Guak dalam kekarangan ini juga memiliki hidung dan dahi yang agak menonjol, pipi yang membulat dan menyatu dengan telinga dan rambut yang distilir. Bola mata yang menonjol dan kelopak mata yang berlipat serta alis mata yang indah dan menarik, terlihat serupa dengan rata-rata pada ukiran kekarangan yang lain. Bagian bawah dari Karang Guak ini digambarkan hanya berupa dedaunan yang biasa disebut dengan Simbar (karena dianggap mewakili bentuk daun pakis Simbar Menjangan). Posisinya tidak semenonjol bagian atasnya.
Karang Tapel
Tapel, dalam bahasa Bali artinya Topeng (Mask). Pada kekarangan ini, Tapel atau topeng merupakan point utama. Juga hanya digambarkan dari rahang atas ke atas. Topeng ini, seperti manusia memiliki 4 gigi seri yang rata dan sepasang gigi taring yang sedikit lebih panjang dari gigi serinya. Tapel memiliki bibir yang tebal dan pipi yang bulat, digambarkan dengan cara menarik garis yang melengkung dan membentuk spiral. Hidung besar sedikit pesek, dengan mata yang belo. Tapel juga memiliki kelopak mata yang lebar dan alis mata yang tebal. Porsi wajah bagian atas ini memiliki posisi yang lebih menonjol dalam ukiran Bali.

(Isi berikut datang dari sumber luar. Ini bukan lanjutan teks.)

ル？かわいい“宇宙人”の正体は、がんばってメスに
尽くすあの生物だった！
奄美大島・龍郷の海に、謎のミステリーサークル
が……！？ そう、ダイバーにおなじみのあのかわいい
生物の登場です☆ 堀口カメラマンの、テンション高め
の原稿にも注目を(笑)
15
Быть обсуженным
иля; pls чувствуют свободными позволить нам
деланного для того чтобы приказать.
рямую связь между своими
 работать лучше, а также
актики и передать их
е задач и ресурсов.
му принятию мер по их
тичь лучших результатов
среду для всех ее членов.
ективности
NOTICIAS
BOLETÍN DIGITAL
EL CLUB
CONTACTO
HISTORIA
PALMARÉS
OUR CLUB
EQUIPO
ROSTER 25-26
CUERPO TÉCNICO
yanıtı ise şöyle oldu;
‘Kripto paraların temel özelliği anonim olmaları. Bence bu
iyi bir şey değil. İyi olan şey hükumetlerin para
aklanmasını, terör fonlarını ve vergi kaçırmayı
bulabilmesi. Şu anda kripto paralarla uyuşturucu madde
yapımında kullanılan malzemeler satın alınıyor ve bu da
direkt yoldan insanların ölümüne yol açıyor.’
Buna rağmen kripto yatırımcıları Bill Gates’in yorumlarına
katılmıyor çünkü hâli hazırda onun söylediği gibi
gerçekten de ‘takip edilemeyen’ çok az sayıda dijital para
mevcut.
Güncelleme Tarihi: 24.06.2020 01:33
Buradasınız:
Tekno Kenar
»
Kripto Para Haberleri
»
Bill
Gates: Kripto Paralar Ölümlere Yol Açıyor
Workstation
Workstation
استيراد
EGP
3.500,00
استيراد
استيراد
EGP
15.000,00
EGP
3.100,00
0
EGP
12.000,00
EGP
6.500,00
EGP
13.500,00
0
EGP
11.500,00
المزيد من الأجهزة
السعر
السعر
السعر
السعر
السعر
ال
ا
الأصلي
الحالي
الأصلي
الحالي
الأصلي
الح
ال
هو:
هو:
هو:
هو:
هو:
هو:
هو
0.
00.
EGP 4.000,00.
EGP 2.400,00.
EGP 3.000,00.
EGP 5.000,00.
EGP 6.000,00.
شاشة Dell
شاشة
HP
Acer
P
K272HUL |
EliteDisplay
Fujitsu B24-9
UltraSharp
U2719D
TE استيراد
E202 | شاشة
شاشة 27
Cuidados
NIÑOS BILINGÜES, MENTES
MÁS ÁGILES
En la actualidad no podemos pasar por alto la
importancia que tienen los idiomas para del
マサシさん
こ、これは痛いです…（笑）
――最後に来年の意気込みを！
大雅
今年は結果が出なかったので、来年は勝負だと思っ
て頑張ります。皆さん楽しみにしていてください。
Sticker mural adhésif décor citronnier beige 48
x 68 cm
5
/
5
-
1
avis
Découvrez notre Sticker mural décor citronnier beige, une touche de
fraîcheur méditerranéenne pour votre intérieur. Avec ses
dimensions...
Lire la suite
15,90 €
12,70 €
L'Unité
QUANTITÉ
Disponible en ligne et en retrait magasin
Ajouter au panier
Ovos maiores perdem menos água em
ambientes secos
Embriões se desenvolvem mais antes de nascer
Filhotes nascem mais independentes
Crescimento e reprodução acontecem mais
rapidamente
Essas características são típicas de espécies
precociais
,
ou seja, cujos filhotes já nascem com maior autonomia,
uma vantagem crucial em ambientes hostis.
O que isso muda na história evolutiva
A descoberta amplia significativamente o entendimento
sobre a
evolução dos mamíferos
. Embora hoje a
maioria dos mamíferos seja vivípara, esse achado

Lalu bagian bawahnya, berupa lidah yang menjulur, disertai dengan sulur dedaunan yang disebut sebagai Pipid atau pidpid. Pipid dalam bahasa Bali berarti daun pakis Boston. Sulur pipid ini biasanya dibuat bertingkat 3 – 4 jenjang.
Karang Asti.
Karang Asti disebut juga dengan karang Gajah. Bentuknya berupa rahang atas dan juga rahang bawah gajah beserta belalainya. Karang Gajah juga digambarkan memiliki gading, pipi sempit, mata kecil dan telinga yang lebar. Jika kita perhatikan Karang Asti/Gajah biasanya diletakkan di posisi dasar bangunan, dengan pertimbangan bahwa Gajah itu adalah binatang yang besar dan kuat, sehingga mampu menyangga bangunan dengan baik. Karena posisinya yang paling bawah, maka karang Asti menjadi bagian bangunan yang paling berlumut di musim hujan ini. Saya kesulitan mencari beberapa Karang Asti yang lebih kering agar lebih mudah melihat pola ukirannya, namun sayang basah semua.

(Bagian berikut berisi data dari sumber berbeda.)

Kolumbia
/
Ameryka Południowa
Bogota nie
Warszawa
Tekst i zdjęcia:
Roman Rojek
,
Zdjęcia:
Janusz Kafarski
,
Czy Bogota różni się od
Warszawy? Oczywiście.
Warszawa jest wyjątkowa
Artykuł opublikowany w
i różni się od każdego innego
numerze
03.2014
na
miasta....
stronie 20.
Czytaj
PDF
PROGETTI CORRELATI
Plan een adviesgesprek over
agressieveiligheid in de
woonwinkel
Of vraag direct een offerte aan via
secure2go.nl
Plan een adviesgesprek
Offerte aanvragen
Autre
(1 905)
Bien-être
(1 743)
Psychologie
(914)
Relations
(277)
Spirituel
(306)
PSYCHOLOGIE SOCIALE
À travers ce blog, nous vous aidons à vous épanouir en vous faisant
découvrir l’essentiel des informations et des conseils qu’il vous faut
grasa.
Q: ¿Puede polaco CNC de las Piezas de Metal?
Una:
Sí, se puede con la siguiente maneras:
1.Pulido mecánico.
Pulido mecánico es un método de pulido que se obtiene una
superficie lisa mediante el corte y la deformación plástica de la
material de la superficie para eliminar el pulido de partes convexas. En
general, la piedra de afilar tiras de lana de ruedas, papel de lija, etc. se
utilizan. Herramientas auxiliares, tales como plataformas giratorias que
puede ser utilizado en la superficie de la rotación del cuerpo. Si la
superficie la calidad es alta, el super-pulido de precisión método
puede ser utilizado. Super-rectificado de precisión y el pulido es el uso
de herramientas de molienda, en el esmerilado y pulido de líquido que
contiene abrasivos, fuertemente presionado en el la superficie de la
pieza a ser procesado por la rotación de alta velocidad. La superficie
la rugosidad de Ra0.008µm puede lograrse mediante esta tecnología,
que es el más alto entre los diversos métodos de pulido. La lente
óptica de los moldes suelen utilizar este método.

Ketiga kekarangan diatas hanya sebagian dari jenis pola kekarangan yang ada dalam ukiran Bali. Sebenarnya masih ada beberapa jenis kekarangan yang lain lagi yang tidak saya bahas di sini.
Semua ukiran di atas setahu saya adalah karya seorang Sangging (seniman ukir) di masa lalu, yang bernama Pekak Oper.
Tulisan saya yang lain mengenai Ukiran & Bangunan Bali ;
Gajah Yang Gadingnya Cacat Sebelah.
Jineng, Rumah Kayu Beratap Ilalang
kerenm
emang nali tuh terkenal senonya sanga tinggisa
ya suka seni tapi ga bisa mahat 😦
LikeLike
ha ha..sama. Saya juga suka seni, tapi nggak bisa mahat. Dulu pernah pengen belajar memahat tp entah kenapa kok nggak diteruskan.. he he
LikeLike
Ni Made, salam kenal.
Bali dan di tempat saya memiliki dua kultur yang cukup jauh berbeda, tapi kalau makna ukuran pada bangunan seperti hampir sama, setiap bentuk/model pada bagian tertentu dari bangunan, memiliki nama dan makna tersendiri dan biasanya, memiliki pasangan-pasangan tertentu dan hanya boleh digunakan pada orang-orang tertentu pula.
LikeLike
Salam Kenal kembali, Pak Aldi. Terimakasih atas kunjungannya ke blog saya. Senang sekali dapat teman dari tempat-tempat yg berbeda di seluruh tanah air.
Iya. Walaupun ada perbedaan di beberapa hal, tapi pasti ada kemiripannya ya Pak.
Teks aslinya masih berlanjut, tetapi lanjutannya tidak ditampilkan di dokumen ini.